Saturday, August 28, 2010

I Think I Peed My Pants a Little

For those of you that don't know, me and Mike ride a motorcycle. A rather BIG motorcycle. As a matter of fact, it's the biggest you can buy. It's a '93 Harley Ultra Glide--what we called "back in the day" a dresser or bagger.  Mike has been riding since he was a kid (most people start on dirt bikes and graduate from there). I've been riding since--well I really can't remember my first ride to be honest--my dad always had a bike so I would imagine I was pretty darned young when he started giving me rides. Needless to say, me and Mike both love to ride. We used to take A LOT of road trips when we first met (and for several years after). All in all, we'd put about 10,000 miles a year on this bike, which is pretty good when you only have four or five months total of good riding weather during the year. So I would have to say that we're both pretty experienced riders. We don't speed--just cruise.

Of course we've had some close calls--who hasn't that rides? Unfortunately there are people out there that just do not pay attention to what's going on around them. So, as a rider, you have to make sure that you're extra alert and diligent and be aware of your surroundings constantly. It just comes with riding a bike. Most people are not watching out for you so you have to watch out for yourself. We have had so many people just pull out in front of us (I remember one occasion where we had to actually pass a pickup on a two lane or we would've bitten the tailgate of his truck at 50 mph and thank the good LORD there wasn't anyone coming the opposite way), tailgate us, etc.  Now how these particular people don't see us is beyond me. As I mentioned our bike is big--bigger than most cars nowadays (it weighs 750 lbs unpacked)--and LOUD (but not in that annoying Screaming Eagle muffler way). I think it's more they just don't give a damn. These are probably the same people that pull out in front of semis.

Anyway, I've never been really "paranoid" of riding.  Until a couple of years ago. About the time that people started talking on cell phones more than watching the road. And now it's texting. These people (and you know who you are) don't watch the cars around them much less people on bikes. They're scary. They're a danger. They should have their licenses revoked. Driving is a privilege not a right and if you can't abide the rules of the road and drive safely, then you don't need to be behind the wheel of a 2,000 pound death machine. Just my opinion.

I also think that maybe they should either raise the age when a person should be able to get a license or make it mandatory that they need to go through driving school before they get a license. No experience and lack of judgement will also get someone killed. Like us yesterday.
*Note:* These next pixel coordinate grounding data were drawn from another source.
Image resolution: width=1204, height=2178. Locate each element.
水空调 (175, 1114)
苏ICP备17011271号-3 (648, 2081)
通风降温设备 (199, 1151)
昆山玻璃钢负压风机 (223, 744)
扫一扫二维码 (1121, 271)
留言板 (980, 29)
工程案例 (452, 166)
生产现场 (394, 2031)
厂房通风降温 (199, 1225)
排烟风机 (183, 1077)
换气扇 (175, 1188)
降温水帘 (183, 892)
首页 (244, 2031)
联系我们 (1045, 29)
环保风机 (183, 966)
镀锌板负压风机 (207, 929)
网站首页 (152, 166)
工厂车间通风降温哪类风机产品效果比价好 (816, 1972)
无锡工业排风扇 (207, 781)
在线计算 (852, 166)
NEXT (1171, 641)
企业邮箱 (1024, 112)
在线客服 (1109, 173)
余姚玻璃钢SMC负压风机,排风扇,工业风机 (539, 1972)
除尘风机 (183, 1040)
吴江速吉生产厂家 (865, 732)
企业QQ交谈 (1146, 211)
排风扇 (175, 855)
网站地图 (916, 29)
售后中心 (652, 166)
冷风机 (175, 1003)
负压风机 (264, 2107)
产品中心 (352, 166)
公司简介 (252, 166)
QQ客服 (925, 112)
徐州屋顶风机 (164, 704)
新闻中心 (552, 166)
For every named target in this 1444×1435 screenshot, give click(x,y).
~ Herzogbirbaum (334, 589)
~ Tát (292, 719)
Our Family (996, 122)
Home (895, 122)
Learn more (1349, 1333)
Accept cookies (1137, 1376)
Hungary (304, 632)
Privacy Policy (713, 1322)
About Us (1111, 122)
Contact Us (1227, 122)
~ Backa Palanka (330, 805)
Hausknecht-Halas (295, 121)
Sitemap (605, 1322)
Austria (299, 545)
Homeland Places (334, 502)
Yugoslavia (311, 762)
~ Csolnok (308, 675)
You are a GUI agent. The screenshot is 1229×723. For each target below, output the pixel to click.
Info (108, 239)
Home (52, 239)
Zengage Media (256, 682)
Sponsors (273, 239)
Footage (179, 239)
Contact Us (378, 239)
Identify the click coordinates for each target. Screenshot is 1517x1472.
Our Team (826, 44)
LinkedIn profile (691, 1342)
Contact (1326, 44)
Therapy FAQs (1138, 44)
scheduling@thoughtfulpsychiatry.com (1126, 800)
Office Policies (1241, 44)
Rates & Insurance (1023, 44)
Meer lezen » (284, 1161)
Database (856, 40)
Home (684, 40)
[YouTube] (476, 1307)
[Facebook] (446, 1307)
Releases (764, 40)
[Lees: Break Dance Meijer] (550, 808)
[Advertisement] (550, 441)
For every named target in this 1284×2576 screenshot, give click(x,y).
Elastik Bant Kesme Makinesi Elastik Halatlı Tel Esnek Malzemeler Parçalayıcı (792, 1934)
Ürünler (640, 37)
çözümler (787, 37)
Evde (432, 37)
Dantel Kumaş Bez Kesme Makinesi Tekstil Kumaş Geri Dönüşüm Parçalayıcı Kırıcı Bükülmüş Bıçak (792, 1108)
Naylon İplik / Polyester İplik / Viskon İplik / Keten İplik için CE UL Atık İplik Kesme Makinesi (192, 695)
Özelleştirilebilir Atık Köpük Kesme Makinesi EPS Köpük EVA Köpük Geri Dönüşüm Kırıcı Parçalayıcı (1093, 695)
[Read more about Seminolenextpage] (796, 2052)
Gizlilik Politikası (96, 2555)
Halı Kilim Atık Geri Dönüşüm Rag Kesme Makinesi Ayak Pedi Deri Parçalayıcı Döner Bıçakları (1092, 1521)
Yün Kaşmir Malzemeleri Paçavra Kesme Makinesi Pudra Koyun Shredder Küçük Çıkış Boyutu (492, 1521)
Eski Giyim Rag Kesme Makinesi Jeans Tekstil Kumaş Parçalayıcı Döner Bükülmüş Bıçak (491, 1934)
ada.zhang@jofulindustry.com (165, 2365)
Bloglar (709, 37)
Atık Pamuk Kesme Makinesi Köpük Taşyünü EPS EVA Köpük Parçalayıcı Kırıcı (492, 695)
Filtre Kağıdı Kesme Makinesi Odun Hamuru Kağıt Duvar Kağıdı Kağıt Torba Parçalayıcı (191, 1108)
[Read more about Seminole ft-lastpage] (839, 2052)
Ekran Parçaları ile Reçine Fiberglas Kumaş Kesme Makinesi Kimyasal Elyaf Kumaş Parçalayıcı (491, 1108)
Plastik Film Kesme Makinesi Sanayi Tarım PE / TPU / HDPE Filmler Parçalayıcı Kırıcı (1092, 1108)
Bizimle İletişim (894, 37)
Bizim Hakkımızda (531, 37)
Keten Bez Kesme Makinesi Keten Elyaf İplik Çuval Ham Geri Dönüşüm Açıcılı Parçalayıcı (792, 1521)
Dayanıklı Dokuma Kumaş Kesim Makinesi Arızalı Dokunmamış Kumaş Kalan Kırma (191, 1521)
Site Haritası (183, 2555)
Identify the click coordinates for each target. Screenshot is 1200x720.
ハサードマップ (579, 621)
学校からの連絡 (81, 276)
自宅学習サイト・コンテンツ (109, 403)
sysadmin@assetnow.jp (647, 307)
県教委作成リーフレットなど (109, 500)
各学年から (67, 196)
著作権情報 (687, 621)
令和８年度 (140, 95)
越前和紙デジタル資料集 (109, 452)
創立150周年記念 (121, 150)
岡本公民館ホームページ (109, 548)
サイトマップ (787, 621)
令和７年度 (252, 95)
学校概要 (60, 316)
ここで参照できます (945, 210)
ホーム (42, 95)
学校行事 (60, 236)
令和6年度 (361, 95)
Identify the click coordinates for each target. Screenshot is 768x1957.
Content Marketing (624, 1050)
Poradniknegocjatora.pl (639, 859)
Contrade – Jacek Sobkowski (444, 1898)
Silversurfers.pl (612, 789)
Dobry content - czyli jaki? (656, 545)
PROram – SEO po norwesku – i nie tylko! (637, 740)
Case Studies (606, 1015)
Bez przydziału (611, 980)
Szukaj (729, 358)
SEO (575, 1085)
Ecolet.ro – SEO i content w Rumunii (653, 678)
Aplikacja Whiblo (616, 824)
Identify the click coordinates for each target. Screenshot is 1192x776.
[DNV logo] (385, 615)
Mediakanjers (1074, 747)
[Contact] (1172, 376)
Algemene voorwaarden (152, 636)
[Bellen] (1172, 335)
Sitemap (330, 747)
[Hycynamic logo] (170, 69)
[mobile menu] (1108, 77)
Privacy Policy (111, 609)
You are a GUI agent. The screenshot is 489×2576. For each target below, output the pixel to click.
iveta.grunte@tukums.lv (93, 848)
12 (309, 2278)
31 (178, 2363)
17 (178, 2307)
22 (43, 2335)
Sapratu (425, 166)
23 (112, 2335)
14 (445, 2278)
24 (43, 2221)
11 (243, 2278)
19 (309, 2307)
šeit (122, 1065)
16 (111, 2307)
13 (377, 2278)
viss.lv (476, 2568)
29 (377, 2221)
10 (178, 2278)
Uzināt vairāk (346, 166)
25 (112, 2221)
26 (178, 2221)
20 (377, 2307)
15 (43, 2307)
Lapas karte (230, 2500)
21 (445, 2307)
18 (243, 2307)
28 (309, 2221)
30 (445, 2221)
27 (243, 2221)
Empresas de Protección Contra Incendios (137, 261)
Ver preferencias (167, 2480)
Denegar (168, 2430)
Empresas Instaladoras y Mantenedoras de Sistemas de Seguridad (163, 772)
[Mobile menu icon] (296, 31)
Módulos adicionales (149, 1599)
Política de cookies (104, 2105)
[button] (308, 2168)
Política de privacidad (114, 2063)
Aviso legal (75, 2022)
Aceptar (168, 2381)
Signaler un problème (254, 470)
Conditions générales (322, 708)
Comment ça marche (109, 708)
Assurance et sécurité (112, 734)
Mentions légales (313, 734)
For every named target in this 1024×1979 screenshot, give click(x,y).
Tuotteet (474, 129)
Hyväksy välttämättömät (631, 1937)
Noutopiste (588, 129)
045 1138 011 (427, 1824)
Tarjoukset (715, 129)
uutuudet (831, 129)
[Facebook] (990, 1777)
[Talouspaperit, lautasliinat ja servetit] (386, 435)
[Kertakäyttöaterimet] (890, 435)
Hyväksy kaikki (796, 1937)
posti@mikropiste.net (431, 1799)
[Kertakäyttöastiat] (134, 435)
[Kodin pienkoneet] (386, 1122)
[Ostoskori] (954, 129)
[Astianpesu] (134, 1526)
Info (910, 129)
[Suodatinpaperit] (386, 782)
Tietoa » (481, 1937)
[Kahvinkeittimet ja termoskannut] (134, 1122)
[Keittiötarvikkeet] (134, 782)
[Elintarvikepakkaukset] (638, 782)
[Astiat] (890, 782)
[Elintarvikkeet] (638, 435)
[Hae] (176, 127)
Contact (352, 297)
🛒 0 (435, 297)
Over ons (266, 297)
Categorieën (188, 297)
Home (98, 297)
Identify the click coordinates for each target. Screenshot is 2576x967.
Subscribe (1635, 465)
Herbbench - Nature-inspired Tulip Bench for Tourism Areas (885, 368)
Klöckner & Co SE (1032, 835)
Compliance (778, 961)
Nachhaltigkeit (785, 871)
Now, as I mentioned, we have had a few close calls--but being motorcycle riders--we're always aware of our surroundings--you have to be.  Even so, there are those times when even evasive action cannot save you. I thought that's what was going to happen to us yesterday as we traveled home from a friend's cottage on the lake.

There we were, minding our own business, enjoying a leisurely ride home, when here comes two cars in the opposite direction (we were on a two-lane). The one car was trying to pass the other. Well, that was fine and not much cause for concern since they were about a mile away and the passing car had more than enough time to pass. But she didn't. By the time we realized she was neither 1) going to slow down and get back behind the car she was trying to pass, or 2) speed up to get around the car before she got to us, it was damn near too late. Mike had to get over on the burm of the road so we wouldn't get hit head on by a car doing 55 mph ( we were doing about 45 by this point since Mike had slowed down when he realized this car was not going to pass in time).  We were three vehicles wide (two going the opposite way of us) on a two-lane road. That's fine in Nascar (when all the cars are usually driving in the same direction) but NOT ok on a public road.  That was pretty much the closest we have ever come to actually being killed on the bike.  Needless to say, I have to do some laundry today since I believe we both messed our pants a little.

Mike got a pretty good look at the passing car's driver and he said she was REALLY young. Lack of experience and lack of judgment is what I chalk it up to--that almost got two motorcyclists killed.  And they say motorcycles are dangerous. It's not the motorcycles that are dangerous--it's the people in cars that pay no attention (or like this one--lack of driving experience) that are the dangerous ones. But do they say that people should stop driving cars? No--people should stop riding motorcycles instead. I think people who drive carelessly should just stop driving altogether. Save some lives.


traveler said...

Thank goodness Mike was alert and got you out of this mess. Speaking as one who has ridden for years, I can truly say that cell phone use has made it much more dangerous than ever. This applies to every vehicle on the road, not just motorcycles. Thank goodness again!

Florida House said...

I was shocked to learn driving classes no longer exist in most schools. They have no idea how to follow the rules of the road, or drive safely. On a motorcycle you are more exposed to the dangers of these unaware drivers. I do not ride a motorcycle, but have been rear ended twice by unobservant uncaring drivers. I have been push off the road by lane changers not allowing safe distances. Classes should be mandatory!

I am glad you pulled through safely!